_Try it_
Restate the entries below exactly. Images are not part of the copy.

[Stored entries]
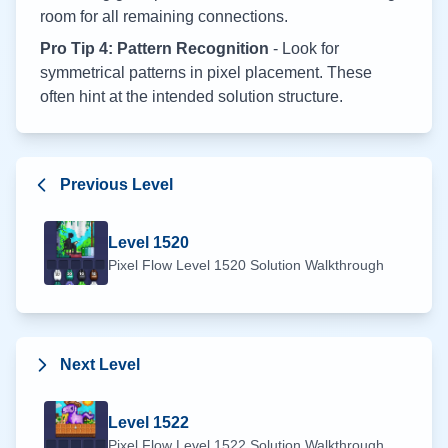
room for all remaining connections.
Pro Tip 4: Pattern Recognition
- Look for
symmetrical patterns in pixel placement. These
often hint at the intended solution structure.
Previous Level
Level
1520
Pixel Flow Level
1520
Solution Walkthrough
Next Level
Level
1522
Pixel Flow Level
1522
Solution Walkthrough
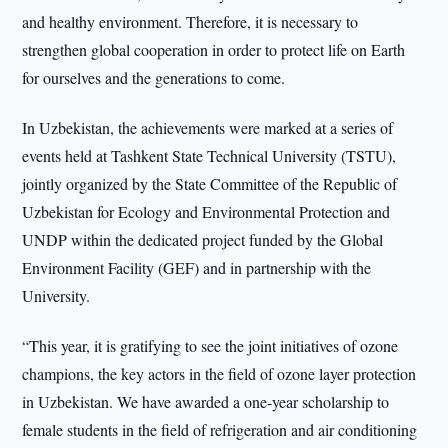
and healthy environment. Therefore, it is necessary to
strengthen global cooperation in order to protect life on Earth
for ourselves and the generations to come.
In Uzbekistan, the achievements were marked at a series of
events held at Tashkent State Technical University (TSTU),
jointly organized by the State Committee of the Republic of
Uzbekistan for Ecology and Environmental Protection and
UNDP within the dedicated project funded by the Global
Environment Facility (GEF) and in partnership with the
University.
“This year, it is gratifying to see the joint initiatives of ozone
champions, the key actors in the field of ozone layer protection
in Uzbekistan. We have awarded a one-year scholarship to
female students in the field of refrigeration and air conditioning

_Result_
room for all remaining connections.
Pro Tip 4: Pattern Recognition
- Look for
symmetrical patterns in pixel placement. These
often hint at the intended solution structure.
Previous Level
Level
1520
Pixel Flow Level
1520
Solution Walkthrough
Next Level
Level
1522
Pixel Flow Level
1522
Solution Walkthrough
and healthy environment. Therefore, it is necessary to
strengthen global cooperation in order to protect life on Earth
for ourselves and the generations to come.
In Uzbekistan, the achievements were marked at a series of
events held at Tashkent State Technical University (TSTU),
jointly organized by the State Committee of the Republic of
Uzbekistan for Ecology and Environmental Protection and
UNDP within the dedicated project funded by the Global
Environment Facility (GEF) and in partnership with the
University.
“This year, it is gratifying to see the joint initiatives of ozone
champions, the key actors in the field of ozone layer protection
in Uzbekistan. We have awarded a one-year scholarship to
female students in the field of refrigeration and air conditioning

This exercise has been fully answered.